Bash: shell quoting

Another issue I had during the weekend that took me hours. Thanks that I have been reading a bit this book (1.6) and had some clues.

I was trying to test a repo to start an Arista lab using docker and I assumed that everything should work if I followed the instructions. My problem was the script trying to push some basic config to the switches.

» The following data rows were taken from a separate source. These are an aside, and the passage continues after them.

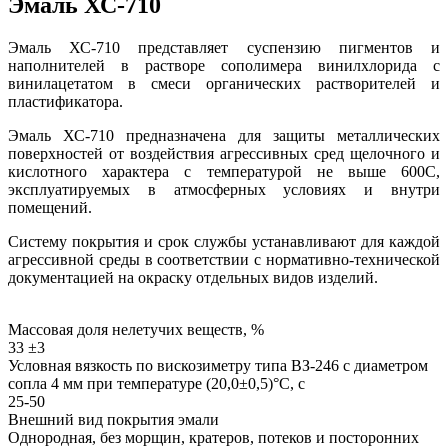
Эмаль ХС-710
Эмаль ХС-710 представляет суспензию пигментов и
наполнителей в растворе сополимера винилхлорида с
винилацетатом в смеси органических растворителей и
пластификатора.
Эмаль ХС-710 предназначена для защиты металлических
поверхностей от воздействия агрессивных сред щелочного и
кислотного характера с температурой не выше 600С,
эксплуатируемых в атмосферных условиях и внутри
помещений.
Систему покрытия и срок службы устанавливают для каждой
агрессивной среды в соответствии с нормативно-технической
документацией на окраску отдельных видов изделий.
Массовая доля нелетучих веществ, %
33 ±3
Условная вязкость по вискозиметру типа ВЗ-246 с диаметром
сопла 4 мм при температуре (20,0±0,5)°С, с
25-50
Внешний вид покрытия эмали
Однородная, без морщин, кратеров, потеков и посторонних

This is was the initial function:

#!/usr/bin/env bash
function fast_cli() {
  docker exec "${1}" bash -c "echo -e ${commands} | FastCli -p15 -e

If you type that command in a bash shell directly is something like this:

$ docker exec DOCKER_ID bash -c 'echo -e "configure\n hostname sp01\n end\n write\n" | FastCli -p15 -e'

As you can see that differs with what we have inside the bash script. So from the bash script we need to put between ‘ the parameter for -c but inside the parameter we need to use “. So I had to make the change below:

-  docker exec "${1}" bash -c "echo -e ${commands} | FastCli -p15 -e"
+  # need to update this command as the quoting doesnt work in my bash
+  docker exec "${1}" bash -c 'echo -e '"'${commands}'"' | FastCli -p15 -e'

The books says Enclose a string in single quotes ‘ unless it contains elements that you want the shell to interpolate. So let’s divide the solution in parts so can be easier to digest (and remember for me in the future because this will bit me again for sure)

  • 1st part: ‘echo -e ‘
  • 2nd part:
  • 3rd part: ‘${commands}’
  • 4th part:
  • 5th part: ‘ | FastCli -p15 -e’

The ” need to be outside the ‘ region because the commands need to be between ” for the docker command. The 3rd part will expand the variable commands.

I guess the author is using a different version of bash? This is mine

$ bash --version
GNU bash, version 5.0.16(1)-release (x86_64-pc-linux-gnu)
Copyright (C) 2019 Free Software Foundation, Inc.
License GPLv3+: GNU GPL version 3 or later 

This is free software; you are free to change and redistribute it.